I sat there, the last of the sun beating down on my shoulders, knowing there was more to this conversation.

“You said you didn’t care that I wasn’t for hire,” I said.

“I lied,” she said, smiling, exposing a slight gap between her two front teeth.

“Then you’ve wasted your time,” I said as I lay down on the board.

“I think I can change your mind,” she said.

I started paddling in. “Then you’re wrong.”

I heard her thrashing in the water behind me, her small arms working furiously to catch up to me. I stroked hard until my fingers grazed the sand below the water.

“You haven’t asked me about my client,” she said, catching me sooner than I’d anticipated.

“Sharp observation, Darcy.” I stopped paddling, slid off the board, and stood next to it, maybe twenty yards from the sand, the water just below my knees. “I’m not interested.”

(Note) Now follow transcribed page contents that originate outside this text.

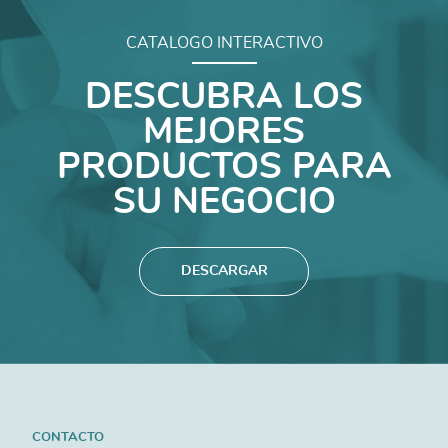
CATALOGO INTERACTIVO
DESCUBRA LOS
MEJORES
PRODUCTOS PARA
SU NEGOCIO
DESCARGAR
CONTACTO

She pushed off her board, fell awkwardly into the water, then bounced up to her feet. She shoved her rental angrily toward the shore and put her hands on her hips. “Ask me who my client is.”

I put a finger to my chin like I was thinking, then pulled it away. “No.”

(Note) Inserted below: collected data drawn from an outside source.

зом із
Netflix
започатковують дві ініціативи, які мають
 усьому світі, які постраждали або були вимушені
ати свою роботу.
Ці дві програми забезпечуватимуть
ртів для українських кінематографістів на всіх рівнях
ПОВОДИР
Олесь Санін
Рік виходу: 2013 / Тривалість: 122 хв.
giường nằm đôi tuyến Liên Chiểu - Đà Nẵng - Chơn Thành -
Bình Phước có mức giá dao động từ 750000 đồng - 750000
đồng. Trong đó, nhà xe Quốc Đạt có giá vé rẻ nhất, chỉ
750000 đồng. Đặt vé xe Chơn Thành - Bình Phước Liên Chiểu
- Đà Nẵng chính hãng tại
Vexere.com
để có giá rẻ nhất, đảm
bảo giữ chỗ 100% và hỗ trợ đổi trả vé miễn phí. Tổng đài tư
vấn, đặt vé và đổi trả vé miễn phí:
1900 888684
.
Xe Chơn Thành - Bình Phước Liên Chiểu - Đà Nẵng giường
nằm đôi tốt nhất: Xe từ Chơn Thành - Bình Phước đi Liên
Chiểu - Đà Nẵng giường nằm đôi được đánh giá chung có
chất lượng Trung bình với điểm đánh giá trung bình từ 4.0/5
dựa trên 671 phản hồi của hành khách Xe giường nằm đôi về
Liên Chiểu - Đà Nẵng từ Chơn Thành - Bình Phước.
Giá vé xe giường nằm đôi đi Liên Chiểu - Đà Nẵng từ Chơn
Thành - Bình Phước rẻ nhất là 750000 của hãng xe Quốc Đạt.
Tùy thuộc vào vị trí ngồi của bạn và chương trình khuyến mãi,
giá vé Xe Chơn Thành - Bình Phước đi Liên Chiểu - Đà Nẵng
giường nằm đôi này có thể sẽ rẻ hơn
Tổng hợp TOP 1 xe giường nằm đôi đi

“I’m not going away until you ask,” she said.

She had the feel of someone who would back that statement up, nipping at my heels as I tried to kick her away.

“Christ,” I said, reaching down to my ankle and unstrapping the leash. “If I ask, will you go the fuck away?”

“Yeah.”

“Even when I tell you that I’m still not interested? You’ll go away and no more of this shit?”

“I promise,” she said.

“I heard that once already.”

“This time I mean it,” she said. “If you want me to go away, I’ll go away.”

There was something in her demeanor that suddenly made me realize I didn’t want to ask the question. She seemed supremely confident.

But I was stuck.

“Who is your client?” I asked.

“My client is Russell Simington,” she said.

The name meant absolutely nothing to me. “So?”

Darcy Gill folded her arms across her chest, casting a long, thin shadow across the shallow water. “Russell Simington is your father.”